1 cup fresh-squeezed orange juice (from 3-5 oranges)
1 tbsp grated ginger
2 tsp soy sauce
1 ½ tsp mirin
2 tsp maple syrup
2 cloves garlic, minced
1 package extra-firm tofu, drained, cubed and patted dry
2 tbs olive oil
1 lime, quartered

1. Combine orange juice, soy sauce, mirin, garlic and maple syrup in a medium bowl. Mix well.

2. Heat olive oil in a skillet over medium-high heat.

3. Add tofu to the skillet and cook until the bottom is golden (about 5 minutes). Flip it and cook until it’s golden on the other side (another 5 minutes or so).

4. Add the orange juice mixture to the skillet and simmer until it’s reduced to a thick glaze, about 10 minutes. Flip the tofu after 5 minutes. (While the sauce simmers, be sure to thoroughly douse the tofu in the sauce.)

5. Serve over quinoa, drizzling any remaining sauce over the tofu. Squeeze lime juice over everything, to taste.

Monday, December 6, 2010

Creamy Chicken-Apple Chili

We don’t like chili—at all.* If you’ve invited us to a chili cook-off, we didn’t come.
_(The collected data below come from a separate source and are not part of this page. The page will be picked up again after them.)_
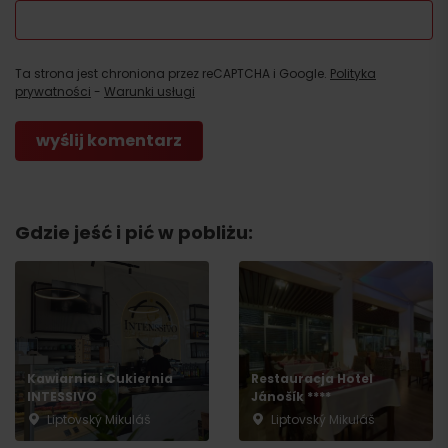
Ta strona jest chroniona przez reCAPTCHA i Google.
Polityka
prywatności
-
Warunki usługi
Gdzie jeść i pić w pobliżu:
Kawiarnia i Cukiernia
Restauracja Hotel
INTESSIVO
Jánošík ****
Liptovský Mikuláš
Liptovský Mikuláš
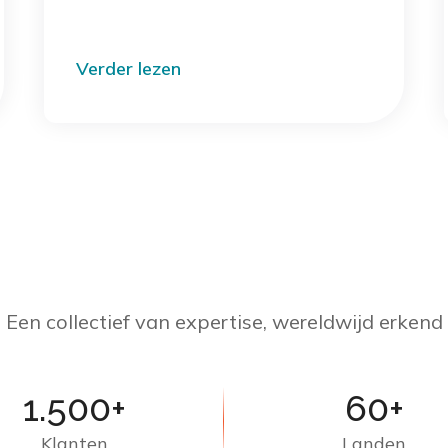
Verder lezen
Een collectief van expertise, wereldwijd erkend
1.500+
60+
Klanten
Landen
We probably had a great excuse and that excuse was probably totally valid, but we were really truly grateful for whatever that excuse may have been.

We like this chili—a lot—and both admit that chili might not be quite as horrific as we once thought.

*Actually, I had fantastic chili at a friend’s house in 8th grade, but between that chili and this chili, I’ve been totally chili-phobic.

1 lb. boneless skinless chicken breasts (or chicken tenders), cut into ½-inch chunks
olive oil
4 tsp chili powder
2 apples, peeled and cubed
1 onion, chopped
3 tbsp unsalted butter
¼ cup brown rice flour
2 cups chicken broth
¾ cup skim milk
2 cans of white beans, rinsed
2 cups shredded Monterey jack cheese

1. Heat 2 tbsp olive oil in a Dutch oven over medium-high heat.

2. Add chicken and chili powder. Cook, stirring frequently, for 5 minutes.

3. Transfer the chili-ed chicken to a bowl and add a little more olive oil to the Dutch oven (about 1 tbsp), if needed.

4. Add onion to the Dutch oven and cook, stirring often, 3-4 minutes (until starting to turn translucent).

5. Add apples and cook for another 2 minutes

6. Transfer the apples and onions to the bowl with the chicken.

7. Turn the temperature down to medium-low and add the butter to the Dutch oven.

8. Once the butter is melted, add the flour and whisk for 1 minute. 

9. Add chicken broth and milk. Whisk for about 3 minutes, until thickened.

10. Add the chicken, apples, onion and beans. Stir and bring to a simmer.

11. Add cheese. Stir until combined. Serve.